L'Explication Prémisse
Cet article dit que la personne qui a le droit d'usage (l'usager) doit supporter les charges liées à l'usage du bien au même titre qu'un usufruitier si elle en profite entièrement : si elle prélève tous les fruits d'un fonds (récoltes, produits) ou habite toute la maison, elle paie les frais de culture, les réparations d'entretien et les impôts afférents. Si son usage n'est que partiel (une partie des fruits ou seulement une partie de la maison), elle ne supporte ces charges qu'à proportion de ce dont elle jouit.
Marie a le droit d'habiter la maison de campagne de son oncle. Si elle occupe toute la maison et récolte tous les légumes du potager, elle devra payer l'entretien courant du jardin, les petites réparations (peinture, fuite à réparer) et la taxe foncière comme le ferait un usufruitier. Si elle n'occupe qu'un appartement sur deux dans cette maison et laisse l'autre inoccupé, elle ne paiera que la moitié (ou la part correspondant à son occupation) des frais d'entretien et des impôts.
- Principe de responsabilité : l'usager supporte les frais liés à l'usage du bien.
- Usage total = charges totales : si l'usager prend tous les fruits ou occupe toute la maison, il est tenu de l'ensemble des frais de culture, des réparations d'entretien et du paiement des contributions.

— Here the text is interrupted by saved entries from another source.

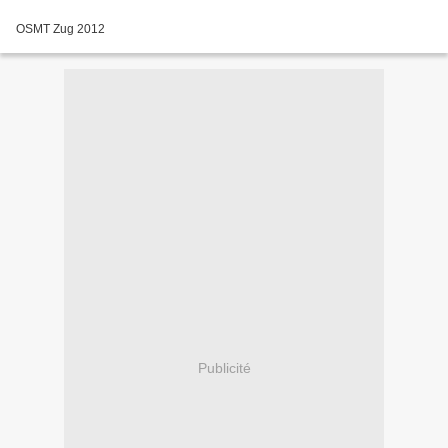
OSMT Zug 2012
Publicité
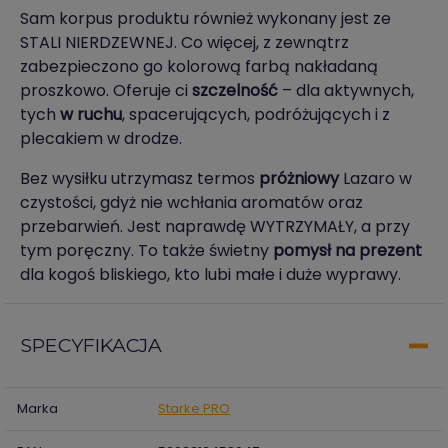
Sam korpus produktu również wykonany jest ze
STALI NIERDZEWNEJ. Co więcej, z zewnątrz
zabezpieczono go kolorową farbą nakładaną
proszkowo. Oferuje ci
szczelność
– dla aktywnych,
tych
w ruchu
, spacerujących, podróżujących i z
plecakiem w drodze.
Bez wysiłku utrzymasz termos
próżniowy
Lazaro w
czystości, gdyż nie wchłania aromatów oraz
przebarwień. Jest naprawdę WYTRZYMAŁY, a przy
tym poręczny. To także świetny
pomysł na prezent
dla kogoś bliskiego, kto lubi małe i duże wyprawy.
SPECYFIKACJA
Marka
Starke PRO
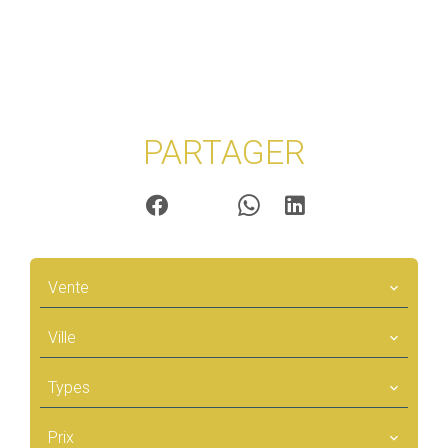
PARTAGER
Vente
Ville
Types
Prix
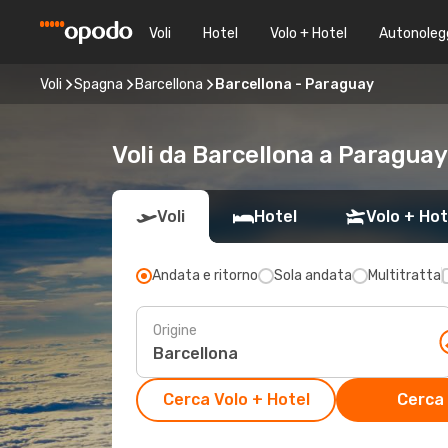
Voli
Hotel
Volo + Hotel
Autonoleg
Voli
Spagna
Barcellona
Barcellona - Paraguay
Voli da Barcellona a Paraguay
Voli
Hotel
Volo + Hot
Andata e ritorno
Sola andata
Multitratta
Origine
Cerca Volo + Hotel
Cerca 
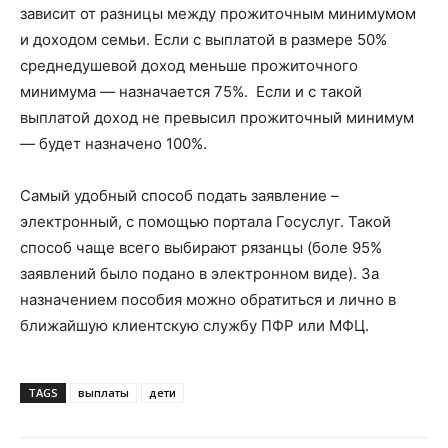
зависит от разницы между прожиточным минимумом
и доходом семьи. Если с выплатой в размере 50%
среднедушевой доход меньше прожиточного
минимума — назначается 75%. Если и с такой
выплатой доход не превысил прожиточный минимум
— будет назначено 100%.
Самый удобный способ подать заявление –
электронный, с помощью портала Госуслуг. Такой
способ чаще всего выбирают рязанцы (боле 95%
заявлений было подано в электронном виде). За
назначением пособия можно обратиться и лично в
ближайшую клиентскую службу ПФР или МФЦ.
TAGS
выплаты
дети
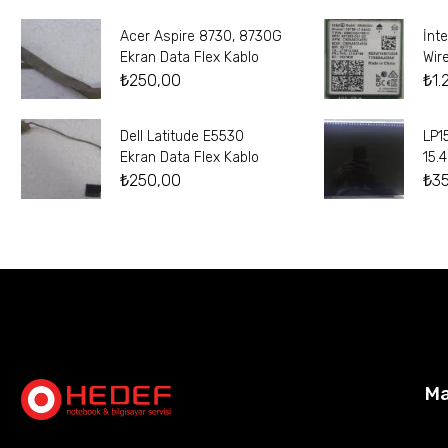
Acer Aspire 8730, 8730G
İnt
Ekran Data Flex Kablo
Wir
₺
250,00
₺
1.
Dell Latitude E5530
LP1
Ekran Data Flex Kablo
15.
₺
250,00
₺
3
M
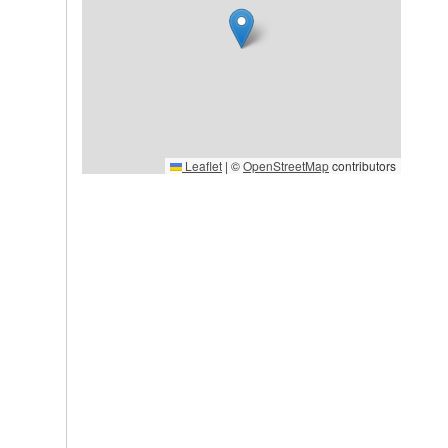
Leaflet
|
©
OpenStreetMap
contributors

- Usage partiel = contribution proportionnelle : s'il n'utilise qu'une partie, il ne paie qu'au prorata de sa jouissance.
- Types de charges visées : frais de culture (travaux agricoles courants), réparations d'entretien (petites réparations courantes) et contributions (impôts/taxes liés au bien).
- Distinction implicite : les grosses réparations extraordinaires restent en principe à la charge du propriétaire (seules les réparations d'entretien sont imputées à l'usager).
- La clef pratique : la quote‑part se calcule en fonction de l'étendue effective de l'usage (part des fruits prélevés ou part de la maison occupée).